→ Directions: When the word "Станки" shows up in a line of the records below, copy that line.

→ Input for this task:
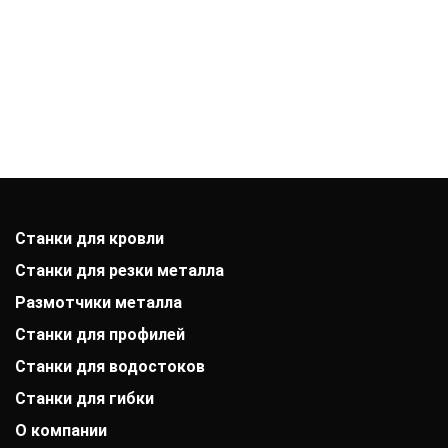
Станки для кровли
Станки для резки металла
Размотчики металла
Станки для профилей
Станки для водостоков
Станки для гибки
О компании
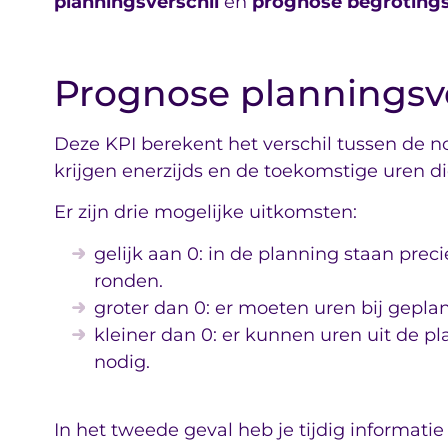
planningsverschil
en
prognose begrotings
Prognose planningsve
Deze KPI berekent het verschil tussen de 
krijgen enerzijds en de toekomstige uren di
Er zijn drie mogelijke uitkomsten:
gelijk aan 0: in de planning staan pre
ronden.
groter dan 0: er moeten uren bij gepla
kleiner dan 0: er kunnen uren uit de pl
nodig.
In het tweede geval heb je tijdig informati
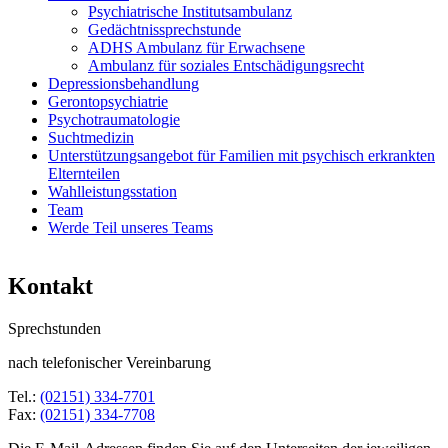
Psychiatrische Institutsambulanz
Gedächtnissprechstunde
ADHS Ambulanz für Erwachsene
Ambulanz für soziales Entschädigungsrecht
Depressionsbehandlung
Gerontopsychiatrie
Psychotraumatologie
Suchtmedizin
Unterstützungsangebot für Familien mit psychisch erkrankten
Elternteilen
Wahlleistungsstation
Team
Werde Teil unseres Teams
Kontakt
Sprechstunden
nach telefonischer Vereinbarung
Tel.:
(02151) 334-7701
Fax:
(02151) 334-7708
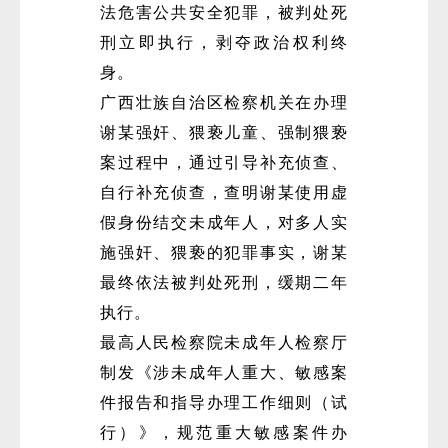
法危害公共安全犯罪，被判处死
刑立即执行，剥夺政治权利终
身。
广西壮族自治区检察机关在办理
谢某强奸、猥亵儿童、强制猥亵
案过程中，通过引导补充侦查、
微
自行补充侦查，查明谢某使用虚
假身份结交未成年人，对多人实
施强奸、猥亵的犯罪事实，谢某
最终依法被判处死刑，缓期二年
执行。
最高人民检察院未成年人检察厅
制发《涉未成年人重大、敏感案
件报告和指导办理工作细则（试
行）》，规范重大敏感案件办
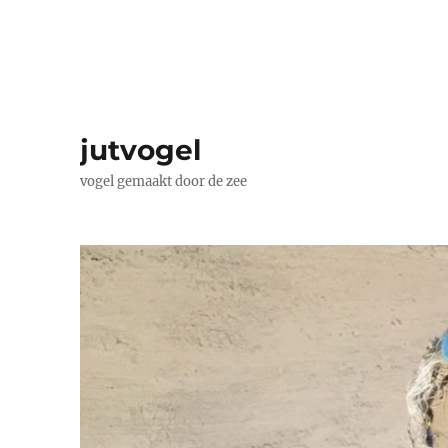
jutvogel
vogel gemaakt door de zee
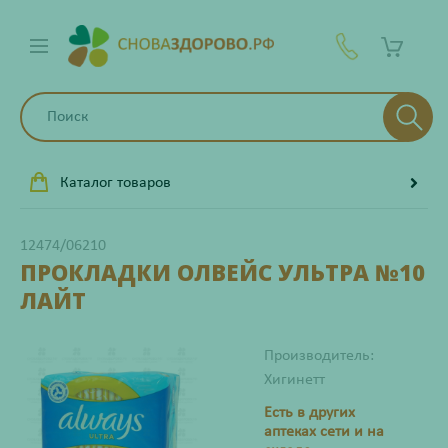
Каталог товаров
12474/06210
ПРОКЛАДКИ ОЛВЕЙС УЛЬТРА №10
ЛАЙТ
Производитель:
Хигинетт
Есть в других
аптеках сети и на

→ Finished exercise:
Станки для кровли
Станки для резки металла
Станки для профилей
Станки для водостоков
Станки для гибки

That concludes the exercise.